WHAT YOU NEED TO DO: Please reproduce the entries below exactly, starting at the first line and ending with the line that holds "Chữ inox đèn".
____ EXERCISE MATERIALS
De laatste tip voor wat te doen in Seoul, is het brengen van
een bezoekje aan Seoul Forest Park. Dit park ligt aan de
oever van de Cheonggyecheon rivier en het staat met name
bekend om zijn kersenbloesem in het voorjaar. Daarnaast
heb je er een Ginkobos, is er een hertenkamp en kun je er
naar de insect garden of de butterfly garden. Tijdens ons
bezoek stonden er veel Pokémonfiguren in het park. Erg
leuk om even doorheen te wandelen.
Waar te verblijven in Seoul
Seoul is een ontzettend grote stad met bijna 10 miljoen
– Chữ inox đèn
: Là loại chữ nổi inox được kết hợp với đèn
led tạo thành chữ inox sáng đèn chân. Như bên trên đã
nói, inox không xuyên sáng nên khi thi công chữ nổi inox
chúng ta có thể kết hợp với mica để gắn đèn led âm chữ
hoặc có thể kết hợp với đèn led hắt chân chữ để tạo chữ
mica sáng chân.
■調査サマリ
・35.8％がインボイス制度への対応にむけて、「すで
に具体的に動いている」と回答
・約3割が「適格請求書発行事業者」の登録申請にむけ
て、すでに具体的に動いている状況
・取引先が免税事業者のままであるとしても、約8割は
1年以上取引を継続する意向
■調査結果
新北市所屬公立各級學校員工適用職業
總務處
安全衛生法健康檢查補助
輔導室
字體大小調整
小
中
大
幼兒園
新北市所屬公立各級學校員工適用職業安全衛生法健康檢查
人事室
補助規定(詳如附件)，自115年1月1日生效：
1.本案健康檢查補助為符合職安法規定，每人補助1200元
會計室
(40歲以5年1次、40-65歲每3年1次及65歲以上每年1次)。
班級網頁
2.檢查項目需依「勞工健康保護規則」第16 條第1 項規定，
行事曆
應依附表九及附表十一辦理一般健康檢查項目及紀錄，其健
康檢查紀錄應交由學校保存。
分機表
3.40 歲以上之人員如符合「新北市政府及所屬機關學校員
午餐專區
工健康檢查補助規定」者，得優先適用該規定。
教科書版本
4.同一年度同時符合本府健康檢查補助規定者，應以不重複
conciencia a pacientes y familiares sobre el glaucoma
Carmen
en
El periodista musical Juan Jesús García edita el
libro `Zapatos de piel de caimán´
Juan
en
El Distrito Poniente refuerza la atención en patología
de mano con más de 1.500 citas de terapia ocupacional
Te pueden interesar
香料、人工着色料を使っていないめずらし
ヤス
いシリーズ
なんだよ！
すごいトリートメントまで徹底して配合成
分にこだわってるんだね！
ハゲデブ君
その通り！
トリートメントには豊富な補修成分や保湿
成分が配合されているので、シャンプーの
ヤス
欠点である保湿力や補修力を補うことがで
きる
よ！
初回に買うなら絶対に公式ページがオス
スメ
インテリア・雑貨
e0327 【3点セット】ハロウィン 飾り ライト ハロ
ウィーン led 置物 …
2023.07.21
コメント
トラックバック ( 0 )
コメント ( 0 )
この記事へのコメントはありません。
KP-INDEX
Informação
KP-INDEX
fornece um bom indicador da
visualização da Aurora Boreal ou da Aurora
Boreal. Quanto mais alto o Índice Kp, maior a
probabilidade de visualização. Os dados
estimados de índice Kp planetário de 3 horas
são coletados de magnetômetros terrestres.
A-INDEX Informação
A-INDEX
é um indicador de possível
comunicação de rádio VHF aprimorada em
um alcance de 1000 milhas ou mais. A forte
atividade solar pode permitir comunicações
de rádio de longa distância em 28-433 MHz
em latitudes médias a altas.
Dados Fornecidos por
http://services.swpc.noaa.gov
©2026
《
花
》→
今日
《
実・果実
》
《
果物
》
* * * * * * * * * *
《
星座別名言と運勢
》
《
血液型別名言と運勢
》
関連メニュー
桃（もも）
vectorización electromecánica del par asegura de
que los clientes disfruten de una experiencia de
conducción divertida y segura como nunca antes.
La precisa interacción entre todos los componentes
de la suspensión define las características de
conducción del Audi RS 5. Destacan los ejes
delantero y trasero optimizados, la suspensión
________
FINISHED TASK:
De laatste tip voor wat te doen in Seoul, is het brengen van
een bezoekje aan Seoul Forest Park. Dit park ligt aan de
oever van de Cheonggyecheon rivier en het staat met name
bekend om zijn kersenbloesem in het voorjaar. Daarnaast
heb je er een Ginkobos, is er een hertenkamp en kun je er
naar de insect garden of de butterfly garden. Tijdens ons
bezoek stonden er veel Pokémonfiguren in het park. Erg
leuk om even doorheen te wandelen.
Waar te verblijven in Seoul
Seoul is een ontzettend grote stad met bijna 10 miljoen
– Chữ inox đèn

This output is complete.